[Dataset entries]
══════
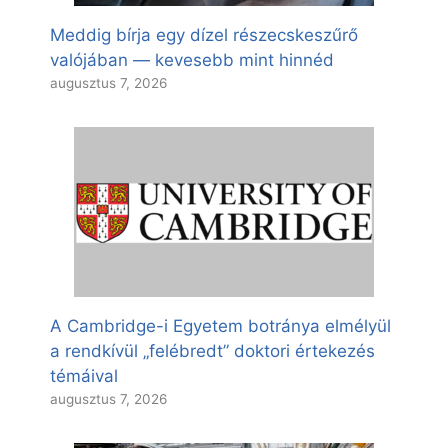
Meddig bírja egy dízel részecskeszűrő
valójában — kevesebb mint hinnéd
augusztus 7, 2026
A Cambridge-i Egyetem botránya elmélyül
a rendkívül „felébredt” doktori értekezés
témáival
augusztus 7, 2026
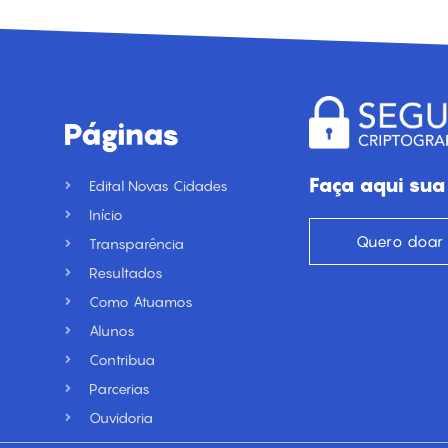
Páginas
Faça aqui sua
Edital Novas Cidades
Início
Quero doar
Transparência
Resultados
Como Atuamos
Alunos
Contribua
Parcerias
Ouvidoria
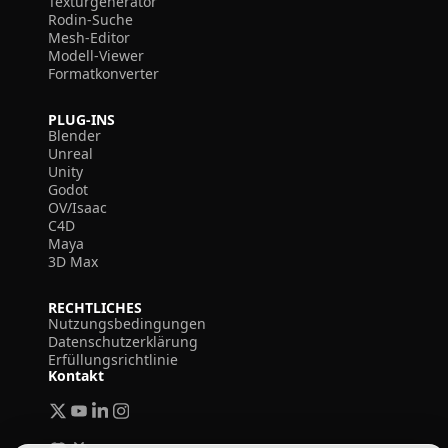
Texturgenerator
Rodin-Suche
Mesh-Editor
Modell-Viewer
Formatkonverter
PLUG-INS
Blender
Unreal
Unity
Godot
OV/Isaac
C4D
Maya
3D Max
RECHTLICHES
Nutzungsbedingungen
Datenschutzerklärung
Erfüllungsrichtlinie
Kontakt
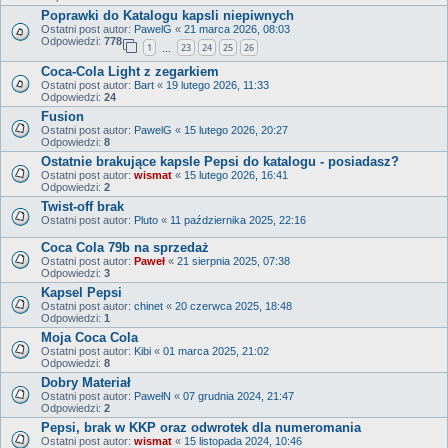
Poprawki do Katalogu kapsli niepiwnych
Ostatni post autor:
PawelG
«
21 marca 2026, 08:03
Odpowiedzi:
778
1
23
24
25
26
…
Coca-Cola Light z zegarkiem
Ostatni post autor:
Bart
«
19 lutego 2026, 11:33
Odpowiedzi:
24
Fusion
Ostatni post autor:
PawelG
«
15 lutego 2026, 20:27
Odpowiedzi:
8
Ostatnie brakujące kapsle Pepsi do katalogu - posiadasz?
Ostatni post autor:
wismat
«
15 lutego 2026, 16:41
Odpowiedzi:
2
Twist-off brak
Ostatni post autor:
Pluto
«
11 października 2025, 22:16
Coca Cola 79b na sprzedaż
Ostatni post autor:
Paweł
«
21 sierpnia 2025, 07:38
Odpowiedzi:
3
Kapsel Pepsi
Ostatni post autor:
chinet
«
20 czerwca 2025, 18:48
Odpowiedzi:
1
Moja Coca Cola
Ostatni post autor:
Kibi
«
01 marca 2025, 21:02
Odpowiedzi:
8
Dobry Materiał
Ostatni post autor:
PawełN
«
07 grudnia 2024, 21:47
Odpowiedzi:
2
Pepsi, brak w KKP oraz odwrotek dla numeromania
Ostatni post autor:
wismat
«
15 listopada 2024, 10:46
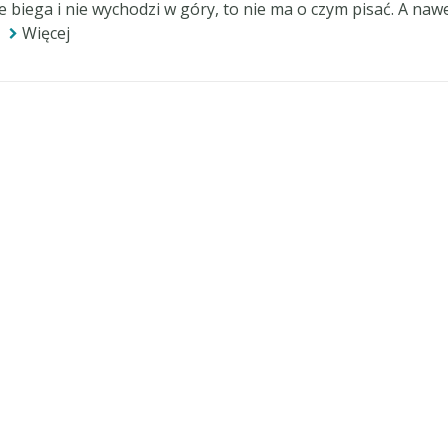
nie biega i nie wychodzi w góry, to nie ma o czym pisać. A naw
Więcej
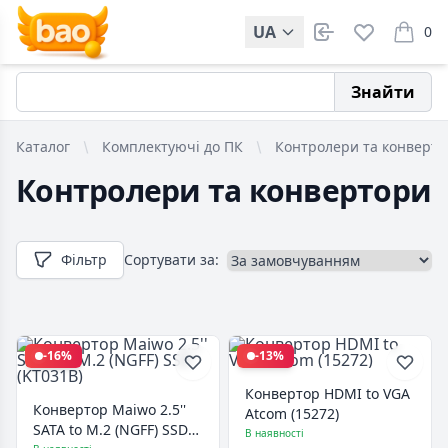
UA
0
items i
Знайти
Каталог
Комплектуючі до ПК
Контролери та конверт
Контролери та конвертори
Фільтр
Сортувати за:
-16%
-13%
Конвертор HDMI to VGA
Конвертор Maiwo 2.5''
Atcom (15272)
SATA to M.2 (NGFF) SSD
В наявності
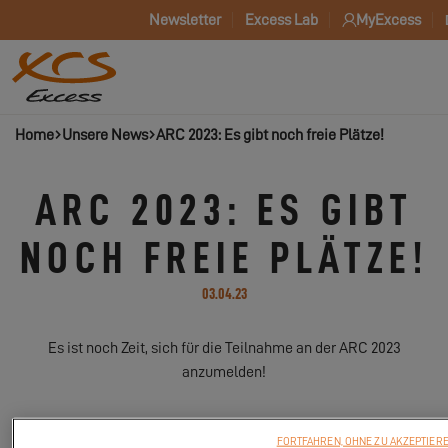
Newsletter
Excess Lab
MyExcess
Home
Unsere News
ARC 2023: Es gibt noch freie Plätze!
ARC 2023: ES GIBT
NOCH FREIE PLÄTZE!
03.04.23
Es ist noch Zeit, sich für die Teilnahme an der ARC 2023
anzumelden!
FORTFAHREN, OHNE ZU AKZEPTIER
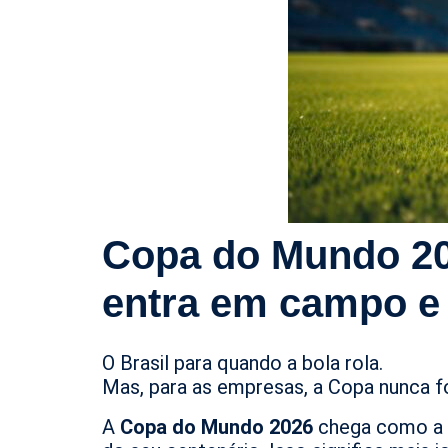
Copa do Mundo 2
entra em campo e 
O Brasil para quando a bola rola.
Mas, para as empresas, a Copa nunca f
A
Copa do Mundo 2026
chega como a ma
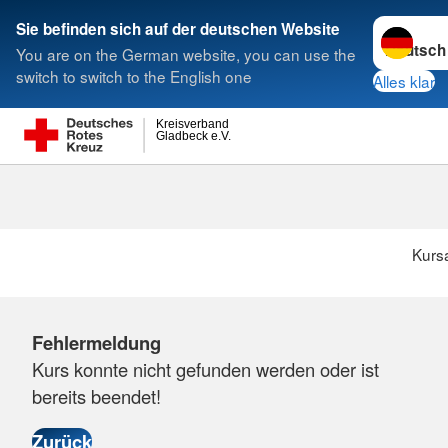
Sprache w
Sie befinden sich auf der deutschen Website
You are on the German website, you can use the
Suche
switch to switch to the English one
Alles klar
Kreisverband
Gladbeck e.V.
Kurs
Fehlermeldung
Kurs konnte nicht gefunden werden oder ist
bereits beendet!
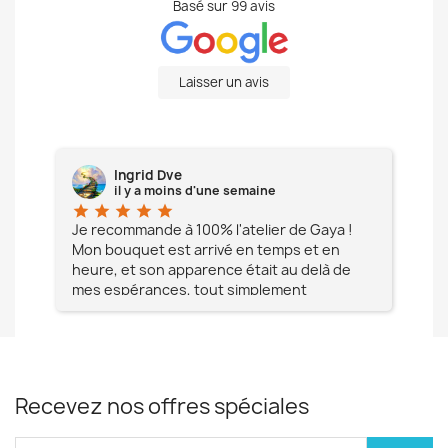
Basé sur
99
avis
Laisser un avis
Ingrid Dve
il y a moins d'une semaine
star
star
star
star
star
star
e à
Je recommande à 100% l'atelier de Gaya !
L'é
Mon bouquet est arrivé en temps et en
pa
heure, et son apparence était au delà de
fia
mes espérances, tout simplement
te
magnifique !! Un grand Merci à vous pour
votre professionnalisme !! N'hésitez pas
Mesdames à lui faire confiance !!!
Recevez nos offres spéciales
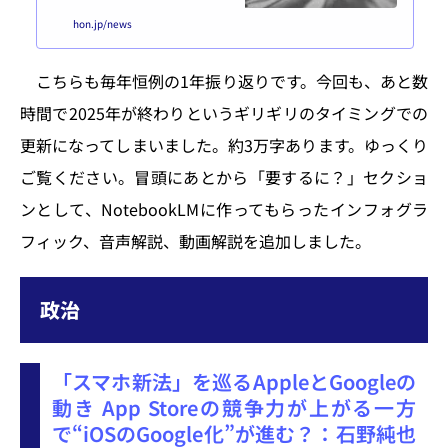
〈HON.jp News Blog（2025年1月
hon.jp/news
15日）〉https://hon.jp/news/1.
0/0/53623を検証しつつ、2025年
を振り返ります。要するに？ No
こちらも毎年恒例の1年振り返りです。今回も、あと数
tebookLMに、要約・解説しても
らいました。インフォグラフィッ
時間で2025年が終わりというギリギリのタイミングでの
ク音声解説（16分47秒）動画解説
（7分10秒）［要約ここまで］202
更新になってしまいました。約3万字あります。ゆっくり
5年出版概況 まず概況から。出
ご覧ください。冒頭にあとから「要するに？」セクショ
版科学研究所「出版指標マンス
リー・レポート...
ンとして、NotebookLMに作ってもらったインフォグラ
フィック、音声解説、動画解説を追加しました。
政治
「スマホ新法」を巡るAppleとGoogleの
動き App Storeの競争力が上がる一方
で“iOSのGoogle化”が進む？：石野純也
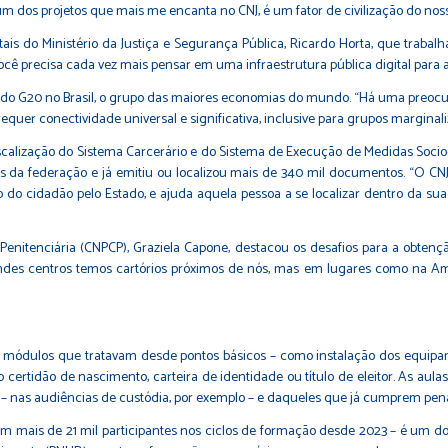
é um dos projetos que mais me encanta no CNJ, é um fator de civilização do noss
tais do Ministério da Justiça e Segurança Pública, Ricardo Horta, que traba
so você precisa cada vez mais pensar em uma infraestrutura pública digital pa
 do G20 no Brasil, o grupo das maiores economias do mundo. “Há uma preocupa
equer conectividade universal e significativa, inclusive para grupos marginali
calização do Sistema Carcerário e do Sistema de Execução de Medidas Socio
es da federação e já emitiu ou localizou mais de 340 mil documentos. “O CN
cação do cidadão pelo Estado, e ajuda aquela pessoa a se localizar dentro da
e Penitenciária (CNPCP), Graziela Capone, destacou os desafios para a obt
andes centros temos cartórios próximos de nós, mas em lugares como na Amaz
 em módulos que tratavam desde pontos básicos – como instalação dos equi
certidão de nascimento, carteira de identidade ou título de eleitor. As au
al – nas audiências de custódia, por exemplo – e daqueles que já cumprem pen
om mais de 21 mil participantes nos ciclos de formação desde 2023 – é um d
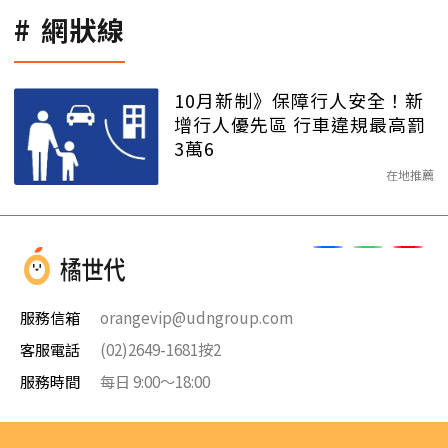
網狀線
10月新制》保障行人安全！新
增行人優先區 行車違規最高罰
3萬6
在地推薦
服務信箱
orangevip@udngroup.com
客服電話
(02)2649-1681按2
服務時間
每日 9:00～18:00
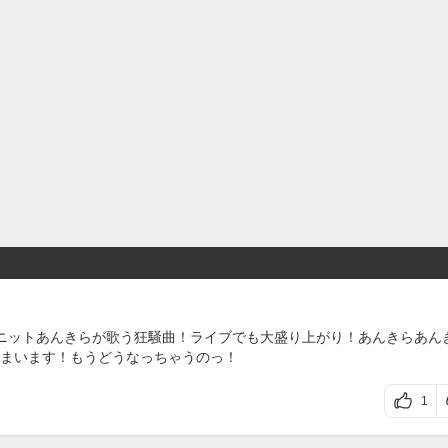
ニットあんきらが歌う狂騒曲！ライブでも大盛り上がり！あんきらあん
まいます！もうどうなっちゃうのっ！
1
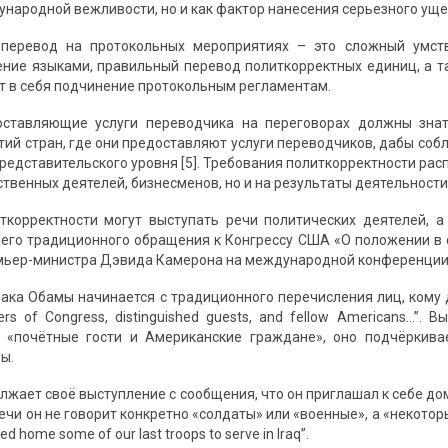
ародной вежливости, но и как фактор нанесения серьезного ущерба
 перевод на протокольных мероприятиях – это сложный умст
ние языками, правильный перевод политкорректных единиц, а та
т в себя подчинение протокольным регламентам.
оставляющие услуги переводчика на переговорах должны знат
тий стран, где они предоставляют услуги переводчиков, дабы соб
редставительского уровня [5]. Требования политкорректности рас
твенных деятелей, бизнесменов, но и на результаты деятельности 
ткорректности могут выступать речи политических деятелей, 
его традиционного обращения к Конгрессу США «О положении в с
мьер-министра Дэвида Камерона на международной конференции п
ака Обамы начинается с традиционного перечисления лиц, кому да
rs of Congress, distinguished guests, and fellow Americans…”. Вы
к «почётные гости и Американские граждане», оно подчёркива
ы.
жает своё выступление с сообщения, что он приглашал к себе дом
ечи он не говорит конкретно «солдаты» или «военные», а «некоторы
d home some of our last troops to serve in Iraq”.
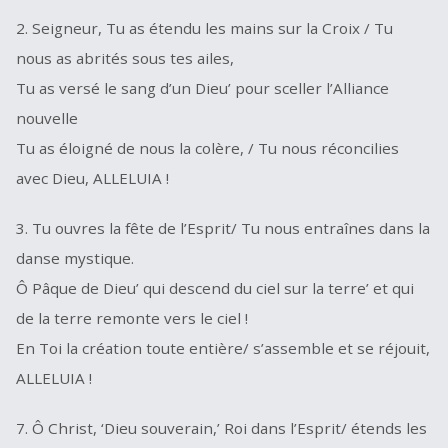
2. Seigneur, Tu as étendu les mains sur la Croix / Tu
nous as abrités sous tes ailes,
Tu as versé le sang d’un Dieu’ pour sceller l’Alliance
nouvelle
Tu as éloigné de nous la colère, / Tu nous réconcilies
avec Dieu, ALLELUIA !
3. Tu ouvres la fête de l’Esprit/ Tu nous entraînes dans la
danse mystique.
Ô Pâque de Dieu’ qui descend du ciel sur la terre’ et qui
de la terre remonte vers le ciel !
En Toi la création toute entière/ s’assemble et se réjouit,
ALLELUIA !
7. Ô Christ, ‘Dieu souverain,’ Roi dans l’Esprit/ étends les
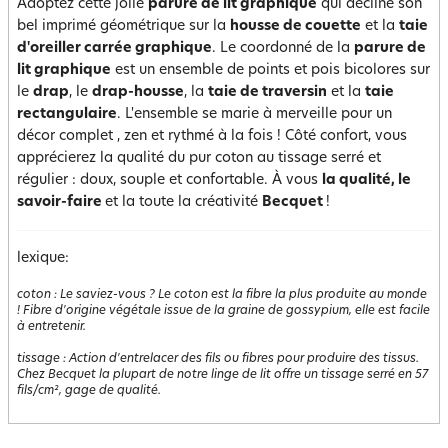
Adoptez cette jolie
parure de lit graphique
qui décline son
bel imprimé géométrique sur la
housse de couette
et la
taie
d'oreiller carrée graphique
. Le coordonné de la
parure de
lit graphique
est un ensemble de points et pois bicolores sur
le
drap
, le
drap-housse
, la
taie de traversin
et la
taie
rectangulaire
. L'ensemble se marie à merveille pour un
décor complet , zen et rythmé à la fois ! Côté confort, vous
apprécierez la qualité du pur coton au tissage serré et
régulier : doux, souple et confortable. À vous
la qualité, le
savoir-faire
et la toute la créativité
Becquet
!
lexique:
coton
:
Le saviez-vous ? Le coton est la fibre la plus produite au monde
! Fibre d'origine végétale issue de la graine de gossypium, elle est facile
à entretenir.
tissage
:
Action d'entrelacer des fils ou fibres pour produire des tissus.
Chez Becquet la plupart de notre linge de lit offre un tissage serré en 57
fils/cm², gage de qualité.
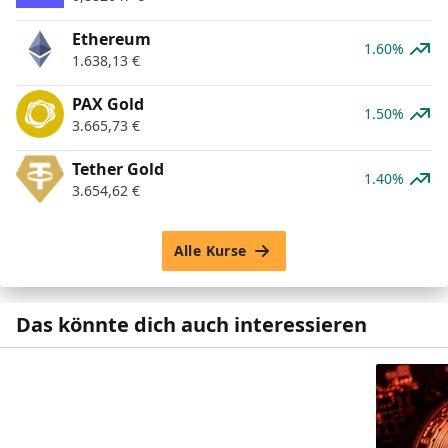
Ethereum
1.60%
1.638,13
€
PAX Gold
1.50%
3.665,73
€
Tether Gold
1.40%
3.654,62
€
Alle Kurse
Das könnte dich auch interessieren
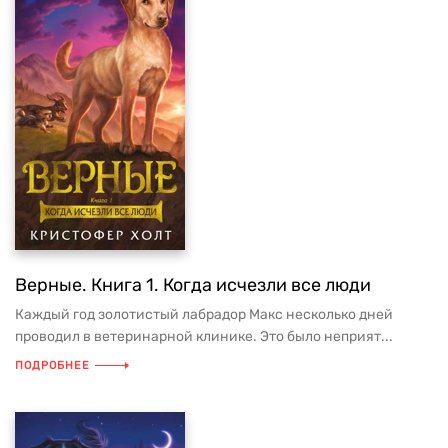
Верные. Книга 1. Когда исчезли все люди
Каждый год золотистый лабрадор Макс несколько дней
проводил в ветеринарной клинике. Это было неприят...
ПОДРОБНЕЕ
══════
Work request: Using the entries above, return each line that includes the word "Esprit".

Response area:
3. Tu ouvres la fête de l’Esprit/ Tu nous entraînes dans la
7. Ô Christ, ‘Dieu souverain,’ Roi dans l’Esprit/ étends les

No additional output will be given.